Covid-19 et contact tracing : un dispositif coûteux à l’efficacité incertaine

Au premier semestre 2022, près de 90% des personnes positives n’ont déclaré aucun contact.

Selon la Cour des comptes, le contact tracing, dont le déploiement pour lutter contre l’épidémie de Covid-19 aurait coûté plus de 600 millions d’euros, présente une efficacité difficile à quantifier, « incertaine » et de plus en plus réduite à quelques mois de son interruption. 

La stratégie définie en mai 2020 prévoyait la mise en œuvre d’un contact tracing individuel, assuré par les professionnels de santé et l’assurance maladie, et collectif, confié aux ARS, rappelle la Cour. Le nombre de signalements de cas positifs par les professionnels de santé auprès des ARS a été faible, et souligne le caractère limité de leur participation avec, en 2021, moins de 1 % des enregistrements de personnes contacts par les généralistes (60 000 fiches) et 3 % par les pharmaciens (410 000 fiches).
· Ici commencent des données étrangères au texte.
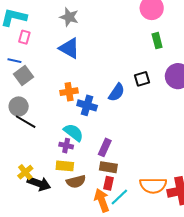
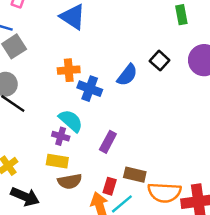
black square: (142, 79) -> (160, 61), turned -35
brown rectangle: (108, 167) -> (135, 175), moved
black arrow: (39, 183) -> (25, 197), moved

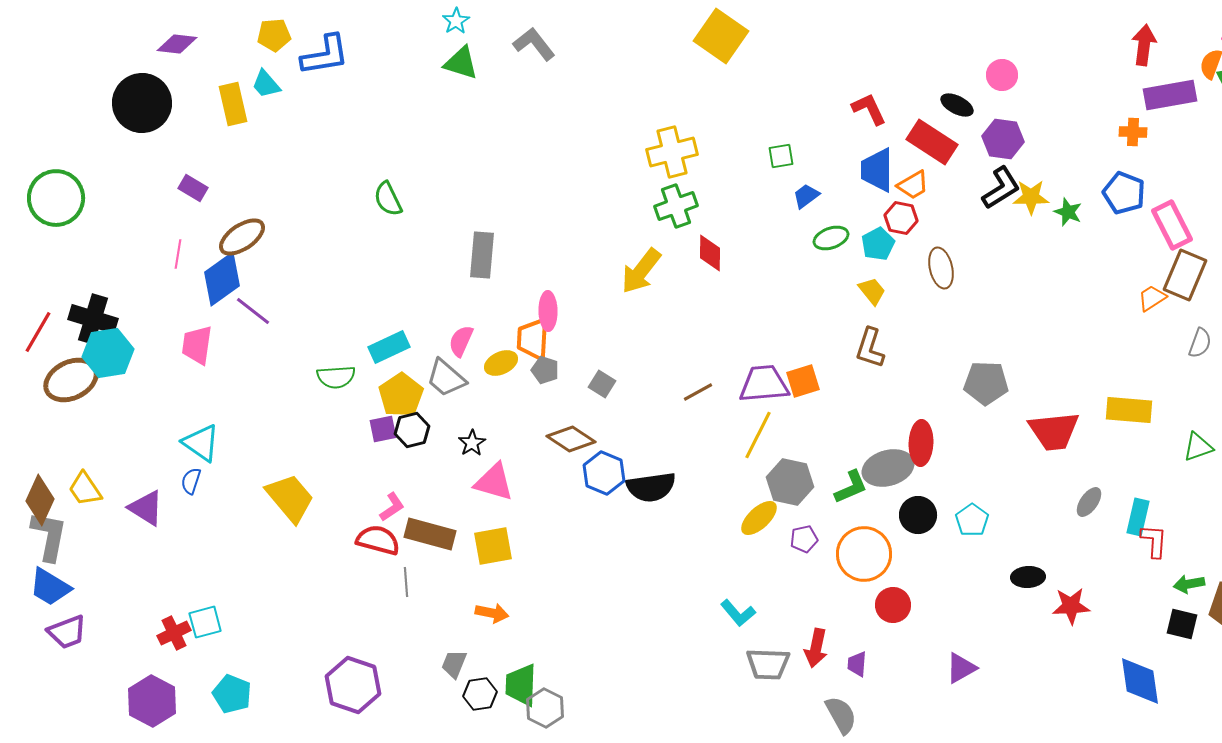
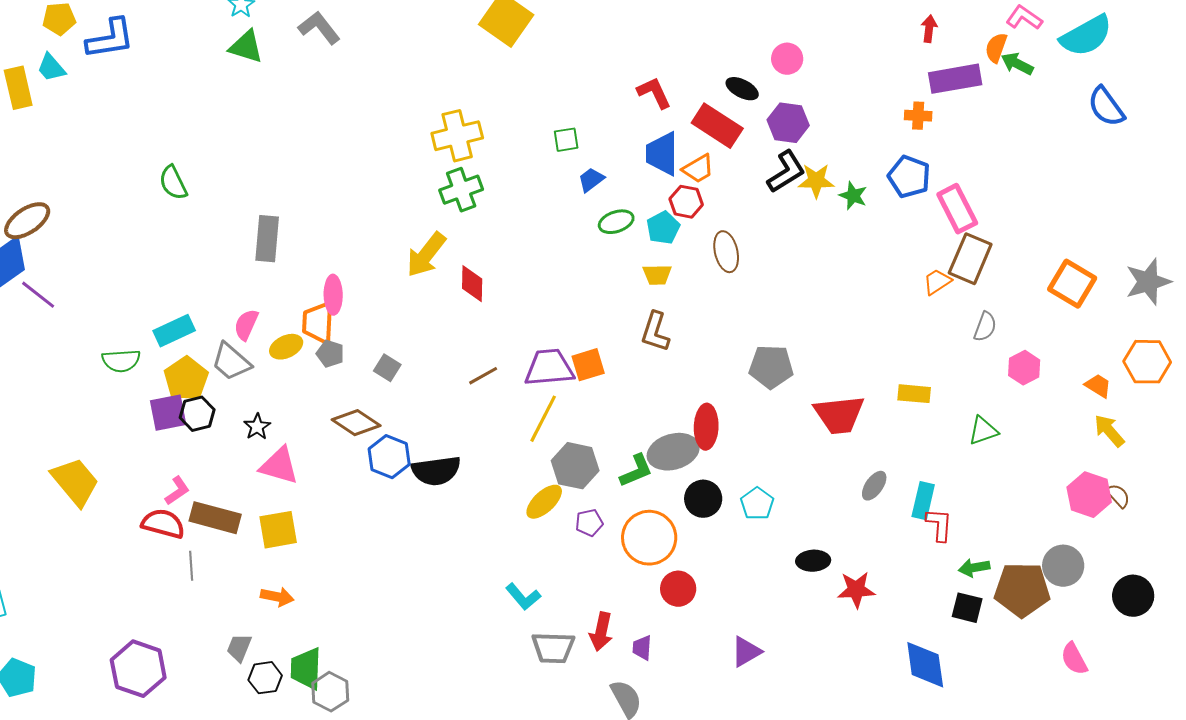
red arrow: (1144, 45) -> (929, 29), size x0.7
red diamond: (710, 253) -> (472, 284), moved
yellow trapezoid: (872, 291) -> (657, 275), turned 128
yellow rectangle: (1129, 410) -> (914, 394), size x0.7
purple square: (383, 429) -> (168, 413), size x1.4

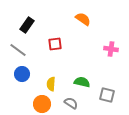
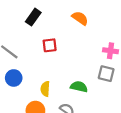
black rectangle: (27, 25) -> (33, 17), moved
gray square: (107, 95) -> (106, 74), moved

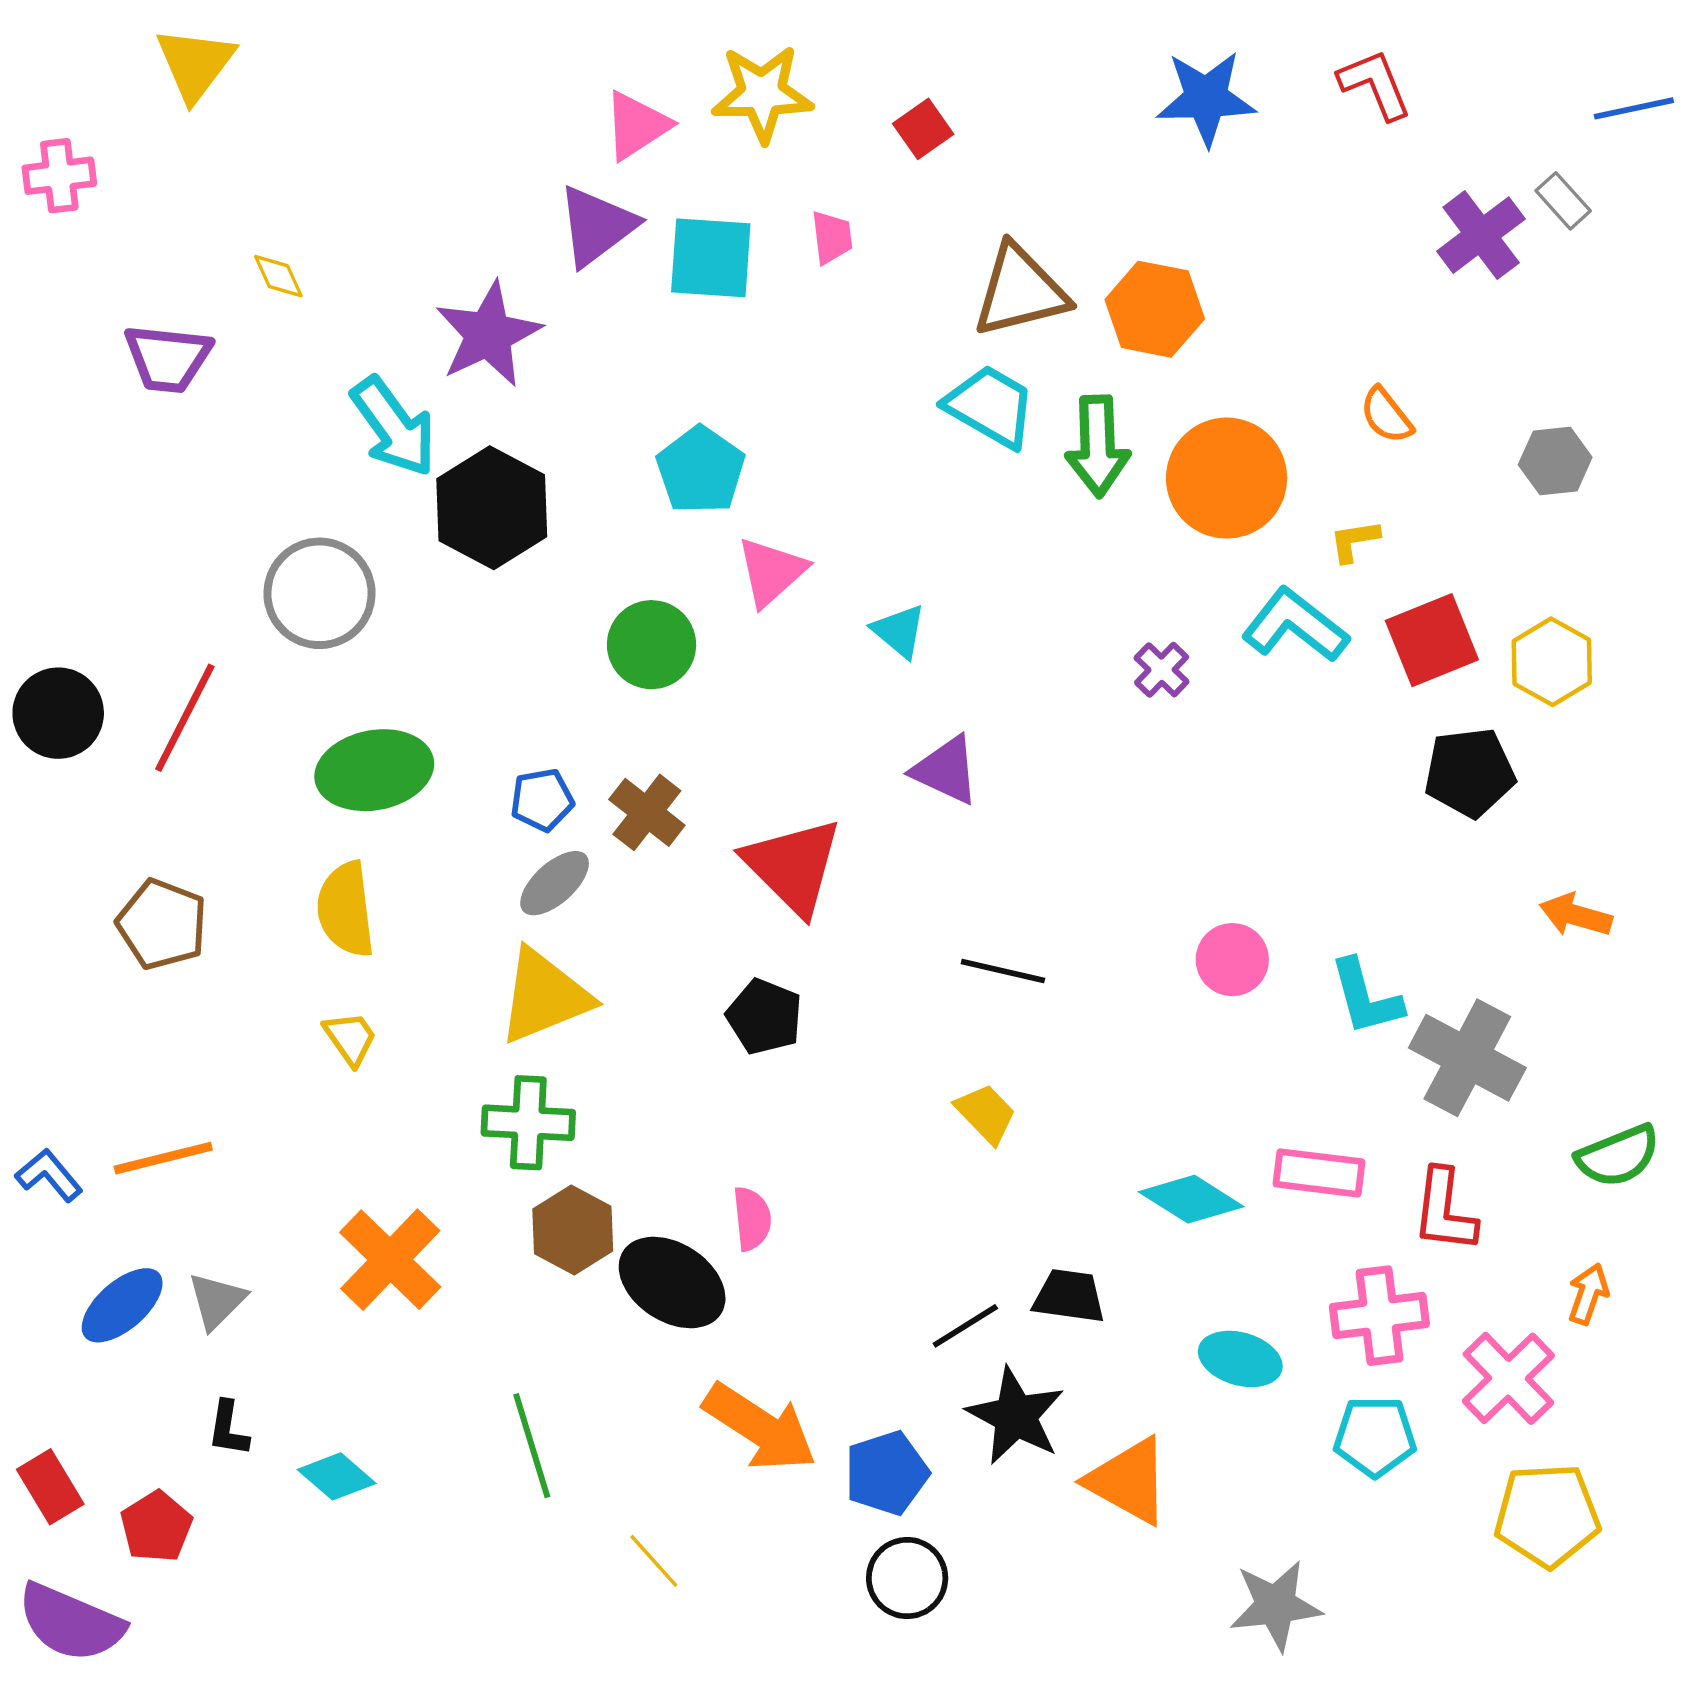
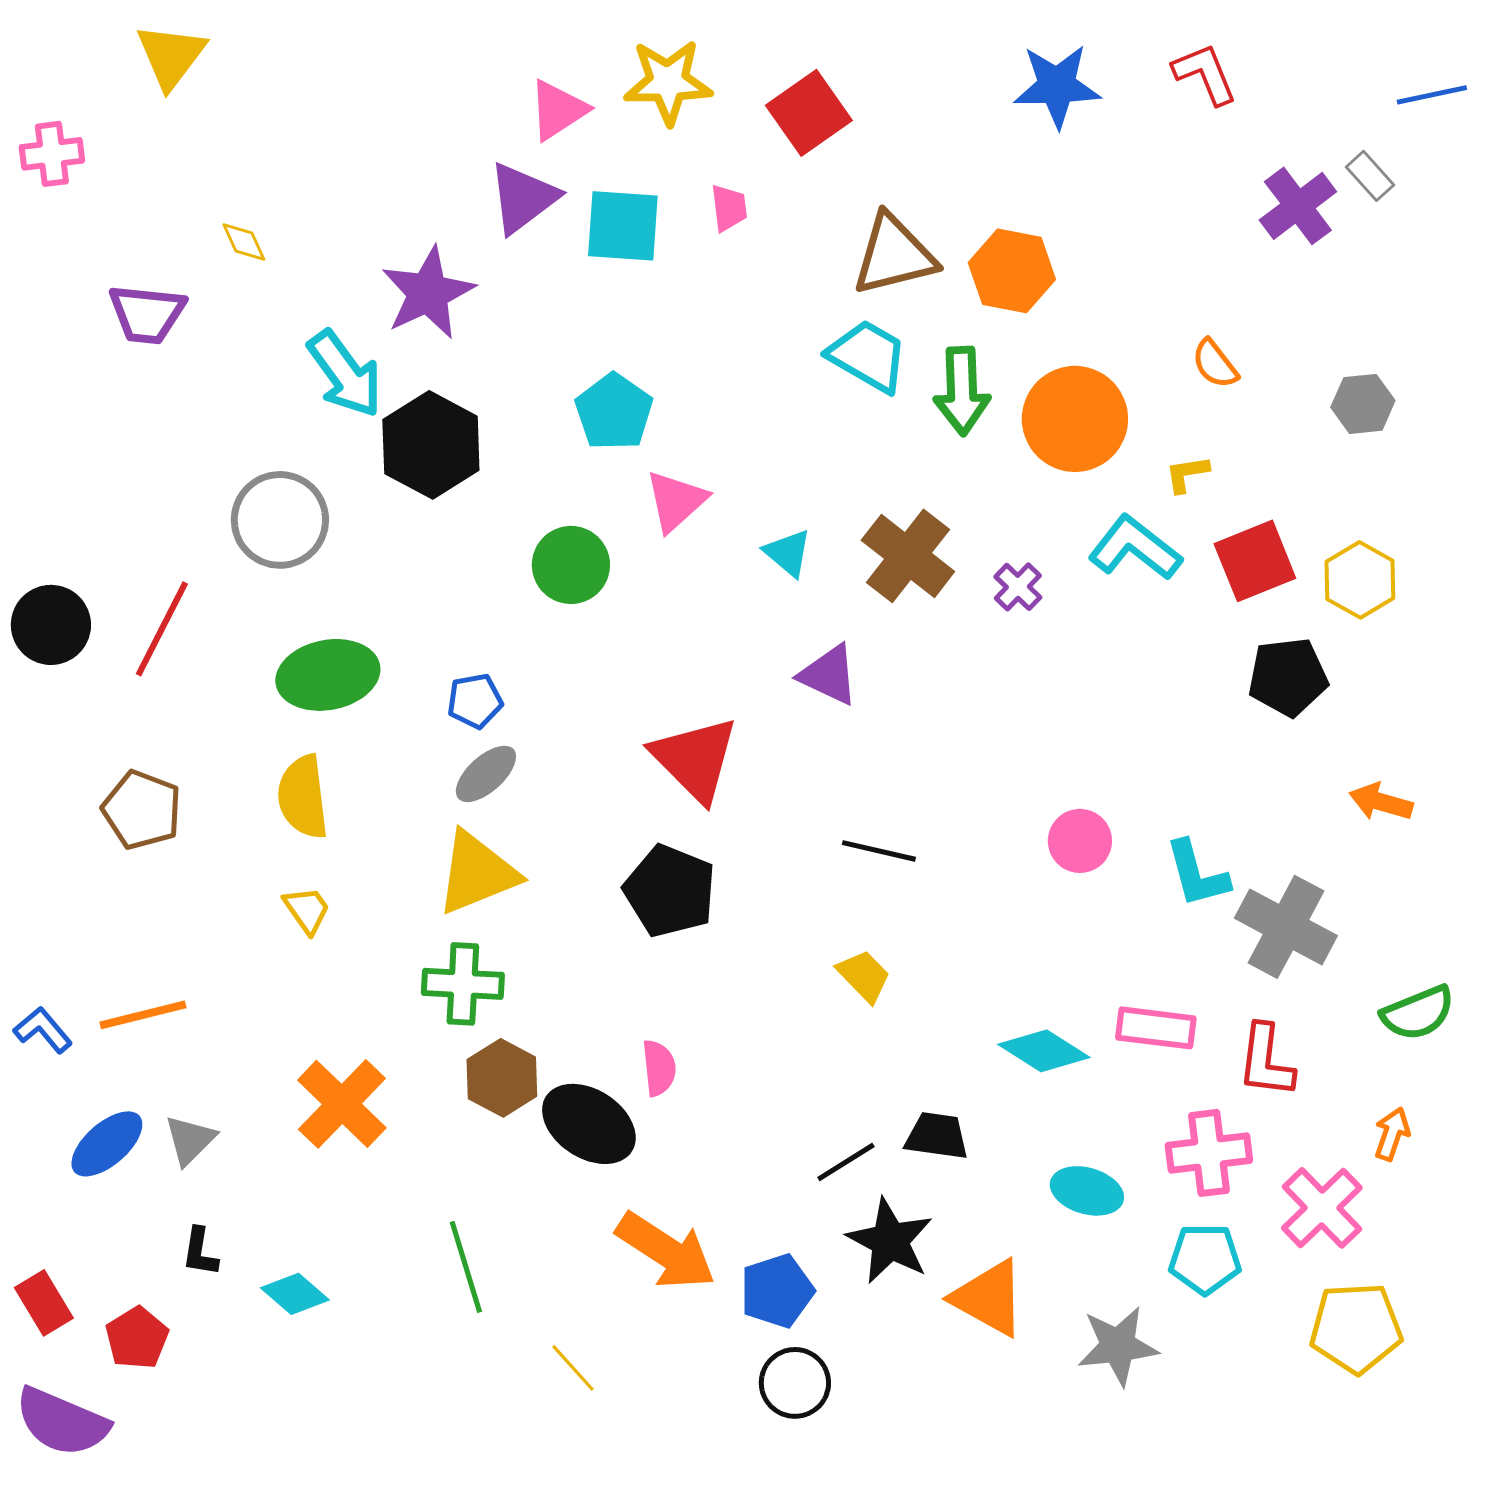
red square: (923, 129) -> (809, 113), size x1.6
brown cross: (647, 812) -> (908, 556), moved, size x1.4
black pentagon: (764, 1017) -> (670, 891), size x1.4
gray star: (1276, 1605) -> (1118, 1346), moved

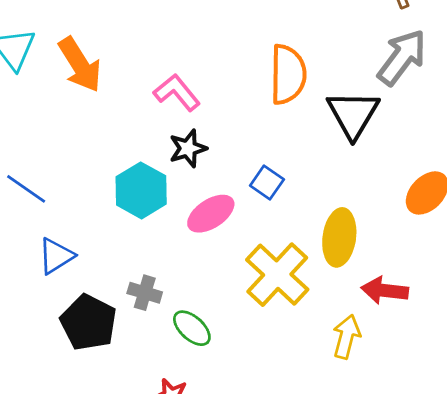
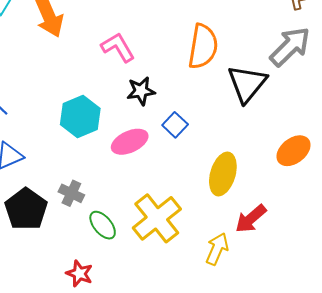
black star: (188, 148) -> (141, 91), moved
yellow cross: (277, 275) -> (157, 218), moved
red arrow: (385, 290) -> (251, 219), turned -56

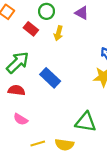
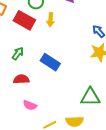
red rectangle: (31, 29) -> (24, 20), size x1.5
green arrow: (18, 63) -> (18, 53), size x0.6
La Cour des comptes constate en revanche une forte implication de l’assurance maladie dans une mission de santé publique inédite, de grande ampleur et évolutive. Depuis mai 2020, la Cnam a joint plus de 32 millions de personnes dépistées positives (sur 34,5 millions de cas identifiés entre 2020 et août 2022 hors autotests).

Elle a ensuite pris l’attache de 22,7 millions de personnes contacts, pour les informer tout en préservant l’anonymat des individus positifs et leur communiquer des consignes de prévention.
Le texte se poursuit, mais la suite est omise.